Short of an underground bunker, there probably isn’t a safer place for you to keep your valuable estate documents.
Despite this, we still encounter people insisting on keeping their important documents, like a Will, at home.
In theory, there’s nothing wrong with this, but if you’re not in the business of storing important documents, things can easily go wrong.
Let’s start with the most common home document storage solution: a cardboard concertina file, or plastic storage container, purchased for less than $10 from the local office supply store. These are fine for your washing machine warranty card, or parking receipts you’re keeping for tax time, but you’d be nuts to keep anything of real legal importance there.
A close friend of mine once lost years’ worth of important business records when the washing machine overflowed and flooded their spare room, which had business records stored in archive boxes on the ground.
What about a filing cabinet? Sure, they’re a little safer, but what happens if there’s a fire or you’re burgled? Filing cabinets offer no protection against flame and are a cinch to pop open with a screwdriver, as anyone whose lost that fiddly little key will attest.

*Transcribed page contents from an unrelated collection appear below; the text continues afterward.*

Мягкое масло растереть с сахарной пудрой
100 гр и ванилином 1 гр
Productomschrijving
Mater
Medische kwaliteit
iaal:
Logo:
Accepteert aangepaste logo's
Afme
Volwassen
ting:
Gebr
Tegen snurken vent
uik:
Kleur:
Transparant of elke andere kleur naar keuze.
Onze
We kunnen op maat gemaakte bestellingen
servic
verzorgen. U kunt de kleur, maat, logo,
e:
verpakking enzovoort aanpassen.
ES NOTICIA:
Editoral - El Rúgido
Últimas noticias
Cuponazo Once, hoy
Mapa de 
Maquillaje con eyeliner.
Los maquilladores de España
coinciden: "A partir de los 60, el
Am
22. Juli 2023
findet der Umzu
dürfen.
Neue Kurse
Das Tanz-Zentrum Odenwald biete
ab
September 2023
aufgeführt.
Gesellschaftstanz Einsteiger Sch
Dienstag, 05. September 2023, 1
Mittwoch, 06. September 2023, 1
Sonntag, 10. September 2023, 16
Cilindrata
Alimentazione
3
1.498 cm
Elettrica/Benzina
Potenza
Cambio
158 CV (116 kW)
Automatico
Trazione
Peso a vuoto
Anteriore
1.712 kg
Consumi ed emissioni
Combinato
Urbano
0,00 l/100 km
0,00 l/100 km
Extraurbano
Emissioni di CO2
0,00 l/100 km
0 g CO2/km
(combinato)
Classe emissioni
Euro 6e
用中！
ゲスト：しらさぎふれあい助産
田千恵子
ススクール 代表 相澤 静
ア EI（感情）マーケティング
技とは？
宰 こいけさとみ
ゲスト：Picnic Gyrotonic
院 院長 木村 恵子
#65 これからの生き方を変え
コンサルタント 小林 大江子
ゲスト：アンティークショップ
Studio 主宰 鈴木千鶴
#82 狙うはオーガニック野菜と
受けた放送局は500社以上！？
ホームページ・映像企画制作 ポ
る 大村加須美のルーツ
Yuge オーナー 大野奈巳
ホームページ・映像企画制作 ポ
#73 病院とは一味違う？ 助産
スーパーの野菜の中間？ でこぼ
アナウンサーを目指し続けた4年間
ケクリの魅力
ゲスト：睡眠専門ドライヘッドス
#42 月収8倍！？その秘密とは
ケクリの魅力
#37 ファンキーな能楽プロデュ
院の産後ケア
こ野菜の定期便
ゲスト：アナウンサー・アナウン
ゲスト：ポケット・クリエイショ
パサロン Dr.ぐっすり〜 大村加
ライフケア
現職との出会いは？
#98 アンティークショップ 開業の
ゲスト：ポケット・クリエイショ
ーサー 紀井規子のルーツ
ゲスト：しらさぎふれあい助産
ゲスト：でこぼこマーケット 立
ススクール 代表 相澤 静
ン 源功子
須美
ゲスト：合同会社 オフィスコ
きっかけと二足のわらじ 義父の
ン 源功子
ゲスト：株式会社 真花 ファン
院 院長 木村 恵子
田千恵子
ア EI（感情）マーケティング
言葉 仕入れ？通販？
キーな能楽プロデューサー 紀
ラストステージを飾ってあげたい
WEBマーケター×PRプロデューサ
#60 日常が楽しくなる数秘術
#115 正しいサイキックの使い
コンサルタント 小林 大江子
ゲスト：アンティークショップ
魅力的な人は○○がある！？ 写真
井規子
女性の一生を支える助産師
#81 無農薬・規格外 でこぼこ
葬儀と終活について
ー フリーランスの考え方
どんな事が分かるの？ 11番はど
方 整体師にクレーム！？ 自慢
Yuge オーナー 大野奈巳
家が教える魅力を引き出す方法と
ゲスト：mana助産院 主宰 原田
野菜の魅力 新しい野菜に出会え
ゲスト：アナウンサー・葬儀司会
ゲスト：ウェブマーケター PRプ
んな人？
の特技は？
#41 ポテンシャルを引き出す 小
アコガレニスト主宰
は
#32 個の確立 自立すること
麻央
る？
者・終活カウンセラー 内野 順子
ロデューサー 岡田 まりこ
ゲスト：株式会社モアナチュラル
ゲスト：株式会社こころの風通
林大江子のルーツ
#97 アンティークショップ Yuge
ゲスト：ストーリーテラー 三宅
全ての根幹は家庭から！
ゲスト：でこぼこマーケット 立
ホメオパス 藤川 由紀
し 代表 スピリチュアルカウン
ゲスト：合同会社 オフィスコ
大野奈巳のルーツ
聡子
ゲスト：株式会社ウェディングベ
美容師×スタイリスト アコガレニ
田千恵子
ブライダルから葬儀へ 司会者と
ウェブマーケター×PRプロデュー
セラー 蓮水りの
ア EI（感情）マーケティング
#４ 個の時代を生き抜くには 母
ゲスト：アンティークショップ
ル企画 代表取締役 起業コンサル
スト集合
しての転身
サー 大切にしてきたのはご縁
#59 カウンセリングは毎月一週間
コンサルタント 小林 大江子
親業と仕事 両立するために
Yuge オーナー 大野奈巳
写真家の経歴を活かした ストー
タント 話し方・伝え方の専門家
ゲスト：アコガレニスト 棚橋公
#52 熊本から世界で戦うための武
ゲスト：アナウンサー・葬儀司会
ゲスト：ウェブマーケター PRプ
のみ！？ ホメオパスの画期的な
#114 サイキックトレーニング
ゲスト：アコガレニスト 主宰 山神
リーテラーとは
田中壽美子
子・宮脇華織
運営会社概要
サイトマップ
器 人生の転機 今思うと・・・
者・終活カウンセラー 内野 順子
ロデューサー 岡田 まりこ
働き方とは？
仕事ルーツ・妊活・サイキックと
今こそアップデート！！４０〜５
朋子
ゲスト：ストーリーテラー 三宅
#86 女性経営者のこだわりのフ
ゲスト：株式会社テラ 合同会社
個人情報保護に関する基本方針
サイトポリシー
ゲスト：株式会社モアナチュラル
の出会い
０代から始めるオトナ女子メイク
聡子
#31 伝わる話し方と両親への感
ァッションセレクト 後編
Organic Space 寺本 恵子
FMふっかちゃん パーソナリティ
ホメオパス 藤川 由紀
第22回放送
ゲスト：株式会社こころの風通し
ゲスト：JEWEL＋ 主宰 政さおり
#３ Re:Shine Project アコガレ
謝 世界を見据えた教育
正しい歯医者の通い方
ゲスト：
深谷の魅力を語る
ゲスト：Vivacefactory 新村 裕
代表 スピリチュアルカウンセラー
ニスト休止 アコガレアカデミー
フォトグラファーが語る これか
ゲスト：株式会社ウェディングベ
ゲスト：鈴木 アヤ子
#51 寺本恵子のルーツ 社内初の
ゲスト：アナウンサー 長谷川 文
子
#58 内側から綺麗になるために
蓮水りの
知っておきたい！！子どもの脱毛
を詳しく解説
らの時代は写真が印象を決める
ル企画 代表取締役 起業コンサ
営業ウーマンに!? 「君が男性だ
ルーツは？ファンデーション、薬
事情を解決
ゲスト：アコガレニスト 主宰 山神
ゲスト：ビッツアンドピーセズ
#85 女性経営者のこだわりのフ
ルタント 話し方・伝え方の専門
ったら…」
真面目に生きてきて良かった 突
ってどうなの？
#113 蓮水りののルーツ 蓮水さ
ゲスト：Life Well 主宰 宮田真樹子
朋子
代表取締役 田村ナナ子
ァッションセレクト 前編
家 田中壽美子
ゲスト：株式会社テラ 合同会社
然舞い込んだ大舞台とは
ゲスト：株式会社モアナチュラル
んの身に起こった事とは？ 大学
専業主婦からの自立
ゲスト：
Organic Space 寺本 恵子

What most people don’t consider, however, is the life-span of a Will. Although we recommend revisiting your estate plan every four years, many people keep a Will for 20 years or more. Think about the changes that have happened in your life over the last 20 years. You’ve probably moved to a new house, had a major cleanout, been divorced … can you really guarantee you’d know where all your important documents are after all that time?

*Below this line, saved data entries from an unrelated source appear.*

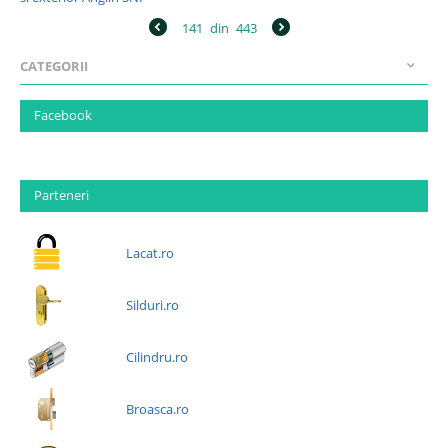
141
din
443
CATEGORII
Facebook
Parteneri
Lacat.ro
Silduri.ro
Cilindru.ro
Broasca.ro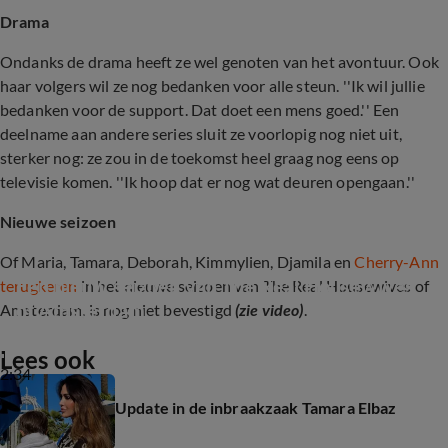
Drama
Ondanks de drama heeft ze wel genoten van het avontuur. Ook
haar volgers wil ze nog bedanken voor alle steun. ''Ik wil jullie
bedanken voor de support. Dat doet een mens goed.'' Een
deelname aan andere series sluit ze voorlopig nog niet uit,
sterker nog: ze zou in de toekomst heel graag nog eens op
televisie komen. ''Ik hoop dat er nog wat deuren opengaan.''
Nieuwe seizoen
Of Maria, Tamara, Deborah, Kimmylien, Djamila en
Cherry-Ann
Een nieuw seizoen van The Real Housewives 
terugkeren
in het nieuwe seizoen van The Real Housewives of
of Amsterdam
Amsterdam, is nog niet bevestigd
(zie video)
.
Lees ook
2:34
Update in de inbraakzaak Tamara Elbaz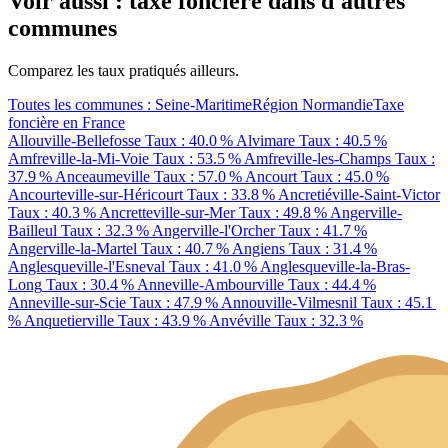
Voir aussi : taxe foncière dans d'autres
communes
Comparez les taux pratiqués ailleurs.
Toutes les communes : Seine-Maritime
Région Normandie
Taxe
foncière en France
Allouville-Bellefosse
Taux : 40.0 %
Alvimare
Taux : 40.5 %
Amfreville-la-Mi-Voie
Taux : 53.5 %
Amfreville-les-Champs
Taux :
37.9 %
Anceaumeville
Taux : 57.0 %
Ancourt
Taux : 45.0 %
Ancourteville-sur-Héricourt
Taux : 33.8 %
Ancretiéville-Saint-Victor
Taux : 40.3 %
Ancretteville-sur-Mer
Taux : 49.8 %
Angerville-
Bailleul
Taux : 32.3 %
Angerville-l'Orcher
Taux : 41.7 %
Angerville-la-Martel
Taux : 40.7 %
Angiens
Taux : 31.4 %
Anglesqueville-l'Esneval
Taux : 41.0 %
Anglesqueville-la-Bras-
Long
Taux : 30.4 %
Anneville-Ambourville
Taux : 44.4 %
Anneville-sur-Scie
Taux : 47.9 %
Annouville-Vilmesnil
Taux : 45.1
%
Anquetierville
Taux : 43.9 %
Anvéville
Taux : 32.3 %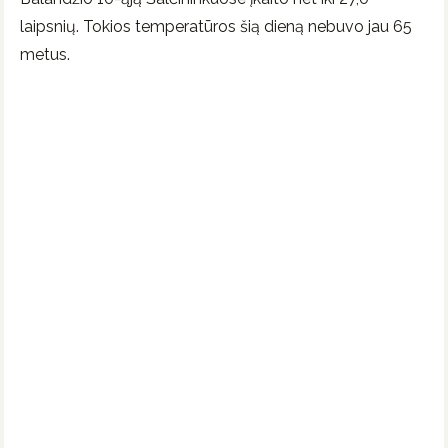
laipsnių. Tokios temperatūros šią dieną nebuvo jau 65
metus.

Is that the sort of risk you want to take with share certificates? The deeds to you home? Your Will?
Even if you were to spend some money and invest in a fire-poof safe, there isn’t much available under $1000 that I would trust, and let’s face it, who really wants a 150kg steel box in their home anyway?
At Welden & Coluccio, we store all our client’s important estate documents in our bank vault free of charge. We have monitored security and computerised backups of everything kept on file.
We provide our clients with certified copies on request and in some cases have even spotted mistakes in documents prepared elsewhere that can save our clients’ thousands of dollars.
You can’t find safer storage than a bank vault. Why would anyone risk it?